Hace tiempo que no le mando una columna a Fer y, en consecuencia, hace tiempo que no escribo para Sustrato. No ha sido algo voluntario sino una espera que se ha generado de manera natural desde que el Oviedo ascendió a Primera División y la espiral turbulenta y preocupante que estaba tomando mi vida llegó a su punto más alto. Desde ese último pico de adrenalina, noche y felicidad, todo ha ido ordenándose sin haber sido consciente de ello. Quizá mi vida solamente sea capaz de ordenarse en el momento en el que no trato de reestructurarla y me doy el privilegio de dejar que el tiempo, Dios o el destino vaya volviendo a hacer encajar el puzzle que durante tanto tiempo estaba incompleto porque las piezas no cuadraban.

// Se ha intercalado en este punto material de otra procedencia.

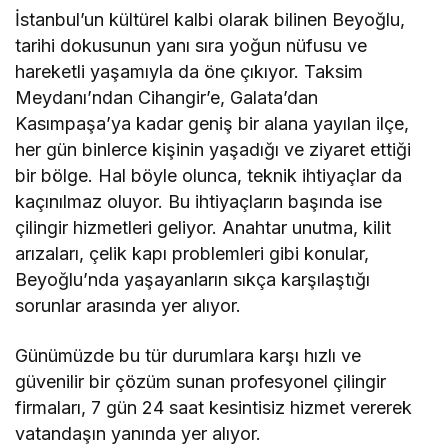
İstanbul’un kültürel kalbi olarak bilinen Beyoğlu,
tarihi dokusunun yanı sıra yoğun nüfusu ve
hareketli yaşamıyla da öne çıkıyor. Taksim
Meydanı’ndan Cihangir’e, Galata’dan
Kasımpaşa’ya kadar geniş bir alana yayılan ilçe,
her gün binlerce kişinin yaşadığı ve ziyaret ettiği
bir bölge. Hal böyle olunca, teknik ihtiyaçlar da
kaçınılmaz oluyor. Bu ihtiyaçların başında ise
çilingir hizmetleri geliyor. Anahtar unutma, kilit
arızaları, çelik kapı problemleri gibi konular,
Beyoğlu’nda yaşayanların sıkça karşılaştığı
sorunlar arasında yer alıyor.
Günümüzde bu tür durumlara karşı hızlı ve
güvenilir bir çözüm sunan profesyonel çilingir
firmaları, 7 gün 24 saat kesintisiz hizmet vererek
vatandaşın yanında yer alıyor.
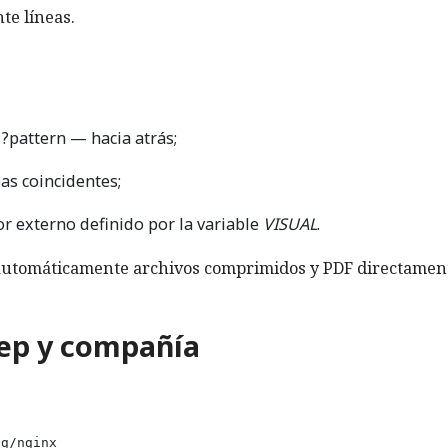
te líneas.
?pattern — hacia atrás;
eas coincidentes;
or externo definido por la variable
VISUAL
.
automáticamente archivos comprimidos y PDF directamen
rep y compañía
og/nginx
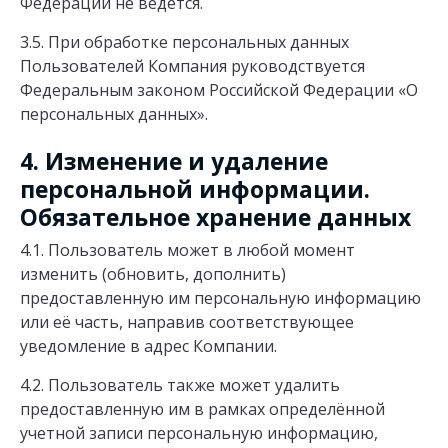
Федерации не ведётся.
3.5. При обработке персональных данных
Пользователей Компания руководствуется
Федеральным законом Российской Федерации «О
персональных данных».
4. Изменение и удаление
персональной информации.
Обязательное хранение данных
4.1. Пользователь может в любой момент
изменить (обновить, дополнить)
предоставленную им персональную информацию
или её часть, направив соответствующее
уведомление в адрес Компании.
4.2. Пользователь также может удалить
предоставленную им в рамках определённой
учетной записи персональную информацию,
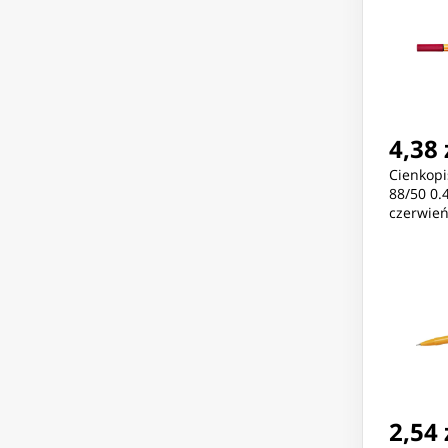
4,38 
Cienkopi
88/50 0
czerwie
2,54 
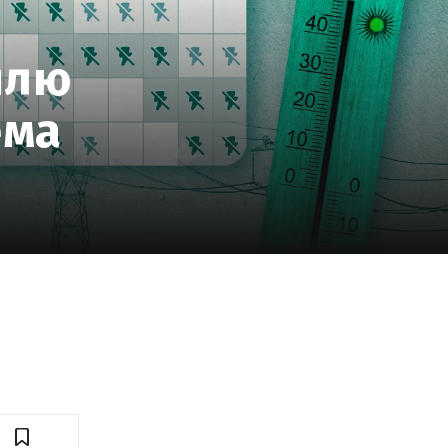
илю
ема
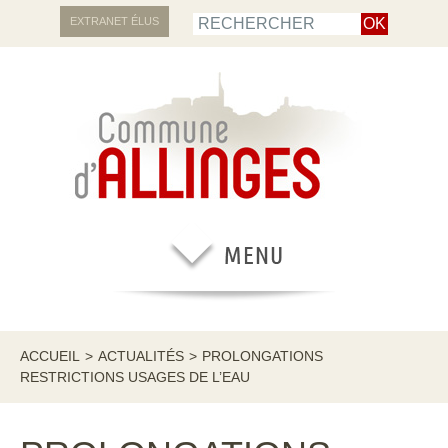
EXTRANET ÉLUS
ACCUEIL
>
ACTUALITÉS
>
PROLONGATIONS
RESTRICTIONS USAGES DE L’EAU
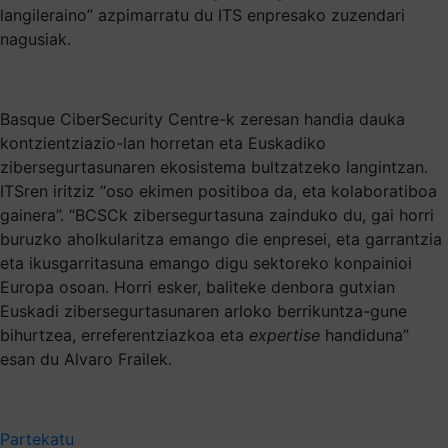
langileraino” azpimarratu du ITS enpresako zuzendari
nagusiak.
Basque CiberSecurity Centre-k zeresan handia dauka
kontzientziazio-lan horretan eta Euskadiko
zibersegurtasunaren ekosistema bultzatzeko langintzan.
ITSren iritziz “oso ekimen positiboa da, eta kolaboratiboa
gainera”. “BCSCk zibersegurtasuna zainduko du, gai horri
buruzko aholkularitza emango die enpresei, eta garrantzia
eta ikusgarritasuna emango digu sektoreko konpainioi
Europa osoan. Horri esker, baliteke denbora gutxian
Euskadi zibersegurtasunaren arloko berrikuntza-gune
bihurtzea, erreferentziazkoa eta
expertise
handiduna”
esan du Alvaro Frailek.
Partekatu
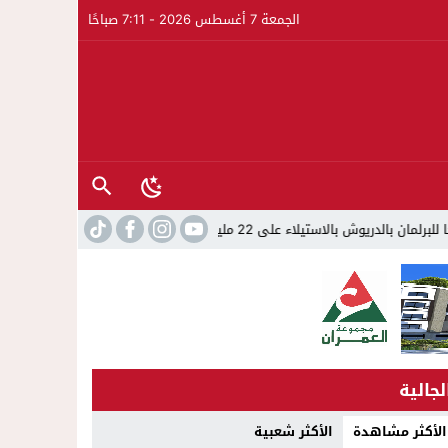
الجمعة 7 أغسطس 2026 - 7:11 صباحًا
لاستيلاء على 22 مليون سنتيم
22:45
جمعية الجالية للنقل الدولي تخ
لجالية
الأكثر مشاهدة
الأكثر شعبية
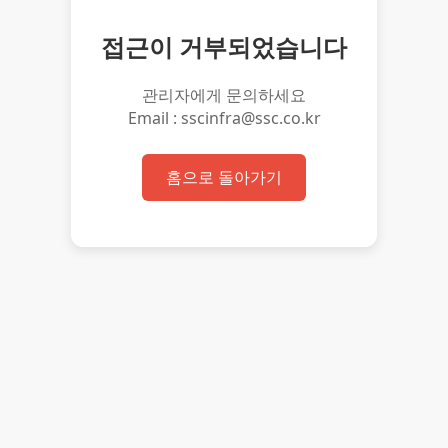
접근이 거부되었습니다
관리자에게 문의하세요
Email : sscinfra@ssc.co.kr
홈으로 돌아가기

Me ha costado darme cuenta de ello porque una manera de gestionar estas situaciones ha sido hacerlas una pelota y darles una patada para poder seguir adelante. Cuando me paraba a pensar, a organizar y tratar de tomar la mejor decisión posible las cosas nunca terminaban de salir del todo. Incluso me di cuenta que las decisiones que desde fuera, desde los ojos de mis amigos, eran sencillas y de sentido común, para mi eran difíciles, complejas e incluso imposibles. Siempre había un vértice de la pieza que no terminaba de encajar por sí misma y conseguía arrastrar al resto a una lavadora que no paraba de centrifugar y las terminaba separando o rompiendo. Fueron muchas noches donde apenas concilié el sueño y muchas mañanas donde el techo me terminaba comiendo. Todavía recuerdo como la sombra de la lámpara iba rotando a lo largo de la pared del salón mientras el día se iba consumiendo. Llegué a saber qué hora era por su posición, pero, por suerte, nunca llegué a perder del todo los nervios.
Fui consciente de que mi vida se había reestructurado cuando hace un par de días me senté al sol a leer un libro. Recuerdo que antes de hacer la maleta miré a varias de las montañas literarias que se levantaron hace tiempo en mi casa buscando un compañero de viaje, pero ninguno me apetecía, me llamaba. Ni siquiera me atraía la idea de sentarme a leer a Javier Marías, mi autor favorito, mientras descansaba en la tumbona o esperaba la hora del vermut. Terminé cogiendo un libro de Nacho Azparren sobre los últimos años del Real Oviedo en Primera. Lo hice sin fe porque hacía muchos meses que no era capaz de sentarme a leer más de los dos o tres minutos que puede durar una columna, pero con la idea de que si mi instinto me había llevado a cogerlo, algo había entre ese libro y yo por resolver. Además de la falta de hábito, había que tener en cuenta que el fin de semana estaría marcado por las comidas en la casa de verano. Así que tendría muchas excusas a mi alrededor para no abrirlo. Cabe decir que el libro se había comprado el día 5 de enero de 2024 y desde entonces su función había sido acumular polvo. Supongo que los Reyes, a veces, hacen regalos que tendrán sentido en el futuro, aunque en ese instante creamos que no es el momento adecuado.
Cuando me quise dar cuenta iba por la página 60 y se me había olvidado que no me había echado crema. Las consecuencias son fáciles de imaginar, pero me quedé pensando que, en realidad, todo había pasado. El ruido a mi alrededor había desaparecido y una música estaba empezando a sonar de nuevo. La escuchaba de fondo, muy suave, muy lejos, pero lo suficiente para saber que iría cobrando fuerza hasta volver a retumbar en los cristales de mi habitación y romperlos en mil pedazos. Y esa sensación de saber que el temporal ha pasado, que has sabido navegar en aguas turbulentas y que la gente de tu alrededor no se ha movido ni un centímetro y ha remando contigo contra la marea es una sensación parecida, aunque mucho más pequeña, a la que sentí el día que ascendió el Oviedo. Una mezcla entre orgullo, felicidad y lágrimas contenidas que me recuerdan que, a veces, hay que dejar que las cosas mueran y las personas se vayan para poder avanzar hacia el lugar que tenemos escrito antes de pisar el valhalla. Lo que un día fue dolor, meses más tarde puede ser el motivo de las sonrisas que iluminan tu mañana.